Molina zawahał się przez sekundę, po czym odparł:

— Wysłałem zgłoszenie do kilku najlepszych uniwersytetów, gdzie jest wydział astrobiologii. Wygląda na to, że Melbourne chce mnie przyjąć.

— Australia?

— Tak. Właśnie dostali grant na dalsze poszukiwania w marsjańskich ruinach i szukają ludzi.

— Chcesz polecieć na Marsa?

Uśmiechnął się gorzko.

— Najpierw Australia, potem może Mars. Jeśli sprawię się wystarczająco dobrze na Ziemi.

— Cóż, Victorze, to chyba duży krok na drodze twojej kariery.

— Mam nadzieję. Astrobiologia. Bardzo obiecująca dziedzina, dzięki tym odkryciom na księżycach Jowisza i nie tylko.

— Opuszczasz nas?

— Muszę! — W jego głosie pojawiła się nuta bólu. — Mance nie pozwoli mi opublikować moich wyników do chwili uzyskania tego przeklętego patentu.

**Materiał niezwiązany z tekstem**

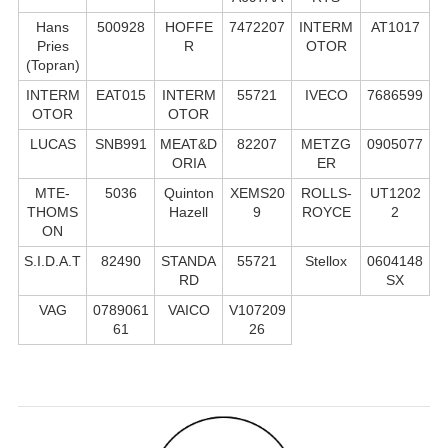
Hans
500928
HOFFE
7472207
INTERM
AT1017
Pries
R
OTOR
(Topran)
INTERM
EAT015
INTERM
55721
IVECO
7686599
OTOR
OTOR
LUCAS
SNB991
MEAT&D
82207
METZG
0905077
ORIA
ER
MTE-
5036
Quinton
XEMS20
ROLLS-
UT1202
THOMS
Hazell
9
ROYCE
2
ON
S.I.D.A.T
82490
STANDA
55721
Stellox
0604148
RD
SX
VAG
0789061
VAICO
V107209
61
26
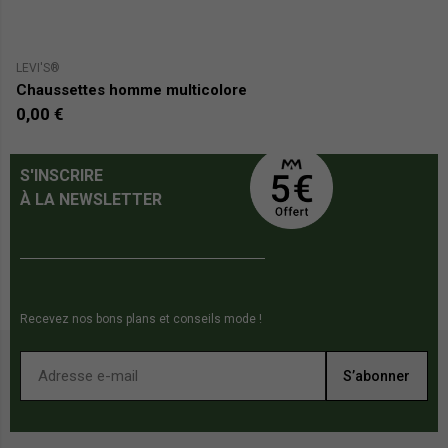
LEVI'S®
CA
Chaussettes homme multicolore
L
0,00 €
1
S'INSCRIRE
À LA NEWSLETTER
Recevez nos bons plans et conseils mode !
S’abonner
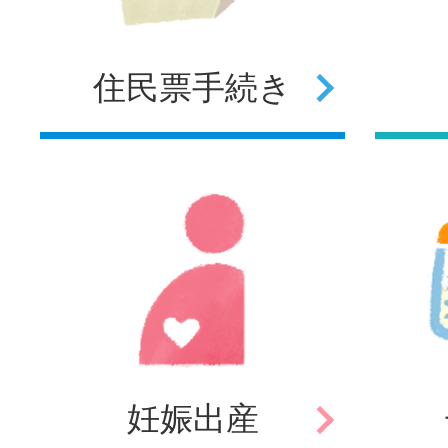
住民票
手続き
妊娠
出産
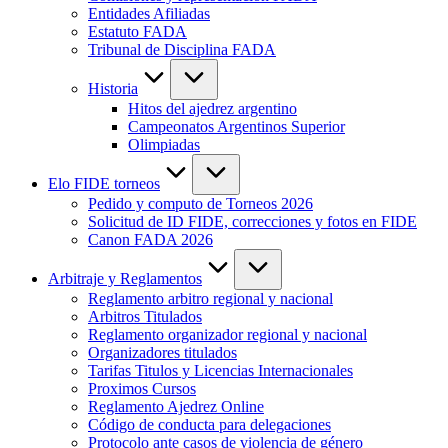
Entidades Afiliadas
Estatuto FADA
Tribunal de Disciplina FADA
Historia
Hitos del ajedrez argentino
Campeonatos Argentinos Superior
Olimpiadas
Elo FIDE torneos
Pedido y computo de Torneos 2026
Solicitud de ID FIDE, correcciones y fotos en FIDE
Canon FADA 2026
Arbitraje y Reglamentos
Reglamento arbitro regional y nacional
Arbitros Titulados
Reglamento organizador regional y nacional
Organizadores titulados
Tarifas Titulos y Licencias Internacionales
Proximos Cursos
Reglamento Ajedrez Online
Código de conducta para delegaciones
Protocolo ante casos de violencia de género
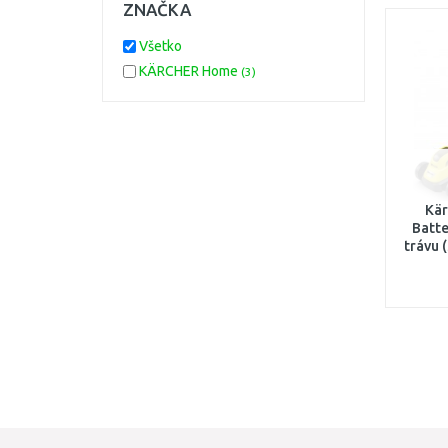
ZNAČKA
Všetko
KÄRCHER Home
(3)
Kär
Batte
trávu 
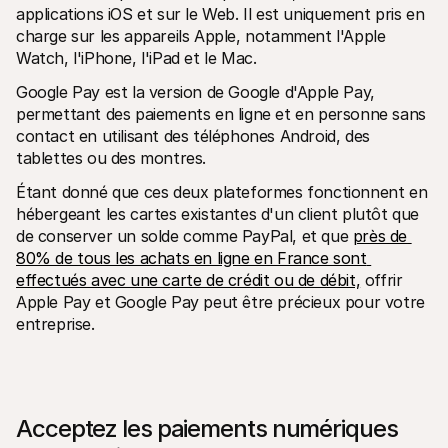
applications iOS et sur le Web. Il est uniquement pris en 
charge sur les appareils Apple, notamment l'Apple 
Watch, l'iPhone, l'iPad et le Mac.
Google Pay est la version de Google d'Apple Pay, 
permettant des paiements en ligne et en personne sans 
contact en utilisant des téléphones Android, des 
tablettes ou des montres.
Étant donné que ces deux plateformes fonctionnent en 
hébergeant les cartes existantes d'un client plutôt que 
de conserver un solde comme PayPal, et que 
près de 
80% de tous les achats en ligne en France sont 
effectués avec une carte de crédit ou de débit,
 offrir 
Apple Pay et Google Pay peut être précieux pour votre 
entreprise.  
Acceptez les paiements numériques 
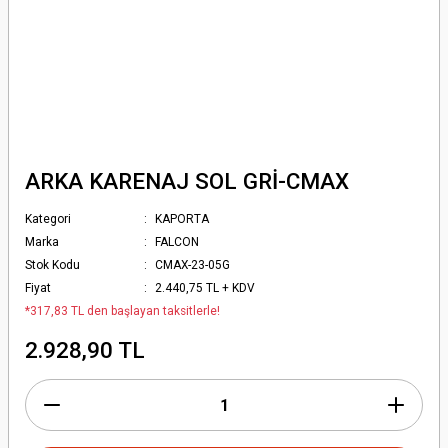
ARKA KARENAJ SOL GRİ-CMAX
Kategori
KAPORTA
Marka
FALCON
Stok Kodu
CMAX-23-05G
Fiyat
2.440,75 TL + KDV
*317,83 TL den başlayan taksitlerle!
2.928,90 TL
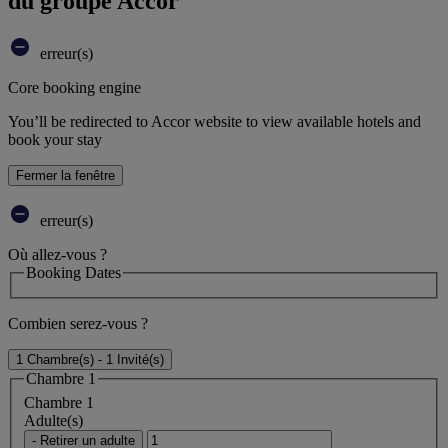
du groupe Accor
erreur(s)
Core booking engine
You’ll be redirected to Accor website to view available hotels and
book your stay
Fermer la fenêtre
erreur(s)
Où allez-vous ?
Booking Dates
Combien serez-vous ?
1 Chambre(s) - 1 Invité(s)
Chambre 1
Chambre 1
Adulte(s)
- Retirer un adulte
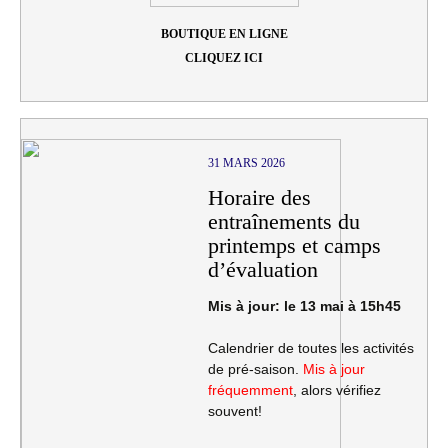
BOUTIQUE EN LIGNE
CLIQUEZ ICI
Posts
31 MARS 2026
Horaire des
navigation
entraînements du
printemps et camps
d’évaluation
Mis à jour: le 13 mai à 15h45
Calendrier de toutes les activités
de pré-saison.
Mis à jour
fréquemment
, alors vérifiez
souvent!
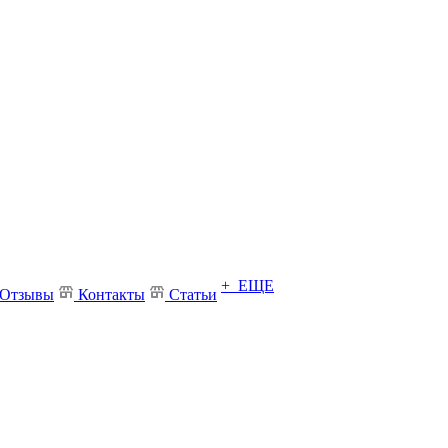
+ ЕЩЕ
Отзывы
Контакты
Статьи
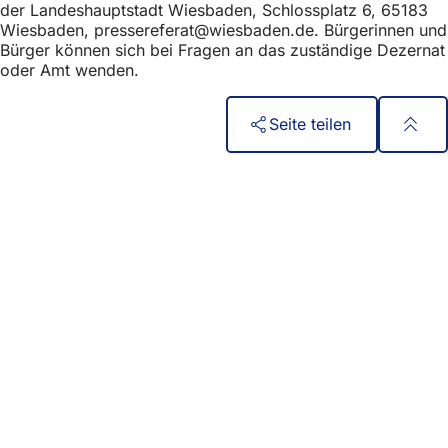
der Landeshauptstadt Wiesbaden, Schlossplatz 6, 65183
Wiesbaden,
pressereferat
wiesbaden
de
. Bürgerinnen und
Bürger können sich bei Fragen an das zuständige Dezernat
oder Amt wenden.
Seite teilen
Fußbereich
Γρήγορη πρόσβαση
Όλες οι υπηρεσίες
Ημερολόγιο εκδηλώσεων
Γραφείο πολιτών
Ανατροφοδότηση σχετικά με την ιστοσελίδα
Νομικά θέματα
Ρυθμίσεις προστασίας δεδομένων
Όροι χρήσης
Δήλωση για την προσβασιμότητα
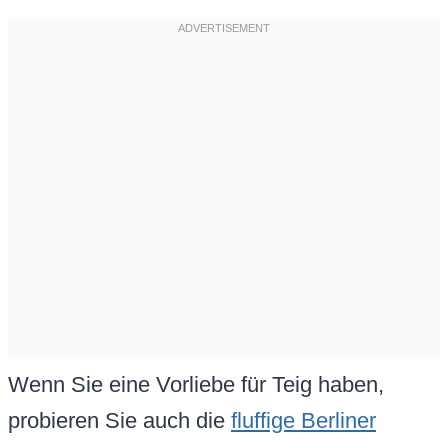
Wenn Sie eine Vorliebe für Teig haben,
probieren Sie auch die
fluffige Berliner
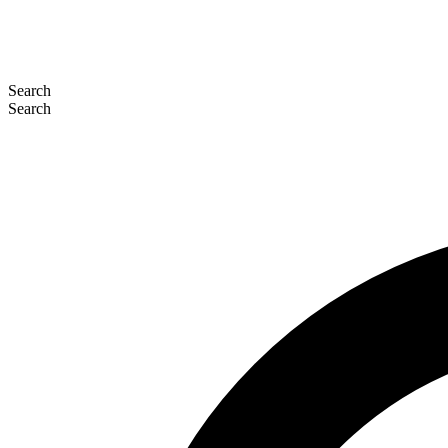
Search
Search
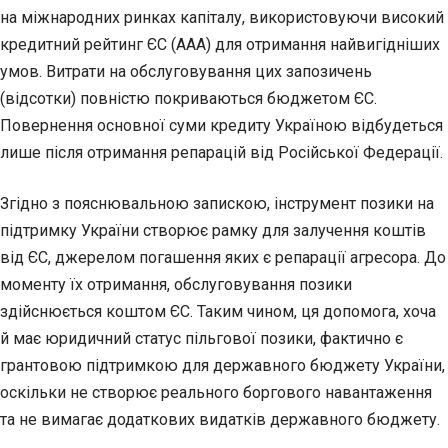
на міжнародних ринках капіталу, використовуючи високий
кредитний рейтинг ЄС (ААА) для отримання найвигідніших
умов. Витрати на обслуговування цих запозичень
(відсотки) повністю покриваються бюджетом ЄС.
Повернення основної суми кредиту Україною відбудеться
лише після отримання репарацій від Російської Федерації.
Згідно з пояснювальною запискою, інструмент позики на
підтримку України створює рамку для залучення коштів
від ЄС, джерелом погашення яких є репарації агресора. До
моменту їх отримання, обслуговування позики
здійснюється коштом ЄС. Таким чином, ця допомога, хоча
й має юридичний статус пільгової позики, фактично є
грантовою підтримкою для державного бюджету України,
оскільки не створює реального боргового навантаження
та не вимагає додаткових видатків державного бюджету.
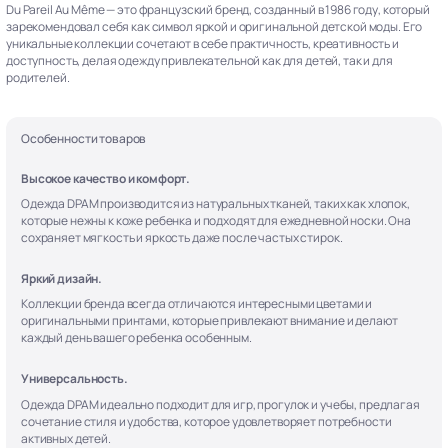
Du Pareil Au Même — это французский бренд, созданный в 1986 году, который
зарекомендовал себя как символ яркой и оригинальной детской моды. Его
уникальные коллекции сочетают в себе практичность, креативность и
доступность, делая одежду привлекательной как для детей, так и для
родителей.
Особенности товаров
Высокое качество и комфорт.
Одежда DPAM производится из натуральных тканей, таких как хлопок,
которые нежны к коже ребенка и подходят для ежедневной носки. Она
сохраняет мягкость и яркость даже после частых стирок.
Яркий дизайн.
Коллекции бренда всегда отличаются интересными цветами и
оригинальными принтами, которые привлекают внимание и делают
каждый день вашего ребенка особенным.
Универсальность.
Одежда DPAM идеально подходит для игр, прогулок и учебы, предлагая
сочетание стиля и удобства, которое удовлетворяет потребности
активных детей.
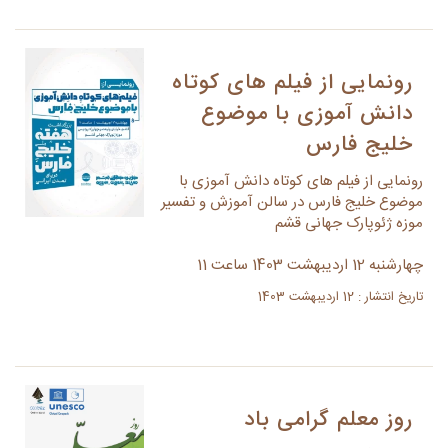
رونمایی از فیلم های کوتاه
دانش آموزی با موضوع
خلیج فارس
رونمایی از فیلم های کوتاه دانش آموزی با
موضوع خلیج فارس در سالن آموزش و تفسیر
موزه ژئوپارک جهانی قشم
چهارشنبه 12 اردیبهشت 1403 ساعت 11
تاریخ انتشار : 12 اردیبهشت 1403
روز معلم گرامی باد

Jeśli nie znajdę sobie jakiejś dziedziny, w której będę mógł zrobić coś ważnego, wszystko na marne.

— Mance’owi tak dobrze się z tobą pracuje — zauważyła.

— Przeżyje szok, jak mu powiesz.

— On mnie już nie potrzebuje. Wydoił mnie z potencjału intelektualnego i ma wszystko, czego chciał.

Larę zaskoczyła gorycz w jego głosie.

— Mance’owi będzie ciebie brakowało.

— A tobie?

— Oczywiście, że tak, Victorze.

Oblizał wargi, po czym wyrzucił z siebie:

— To jedź ze mną do Melbourne, Laro! Ucieknijmy stąd razem!

Zaskoczona Lara cofnęła się niepewnie o parę kroków od niego.

— Kocham cię, Laro. Naprawdę cię kocham. Ostatnie kilka miesięcy… były takie… — zawahał się, łapiąc z trudem oddech. — Wyjdź za mnie.

Wyglądał na tak zrozpaczonego i załamanego, a zarazem zniecierpliwionego, że Lara nie wiedziała, jak zareagować, nie wiedziała, co odpowiedzieć.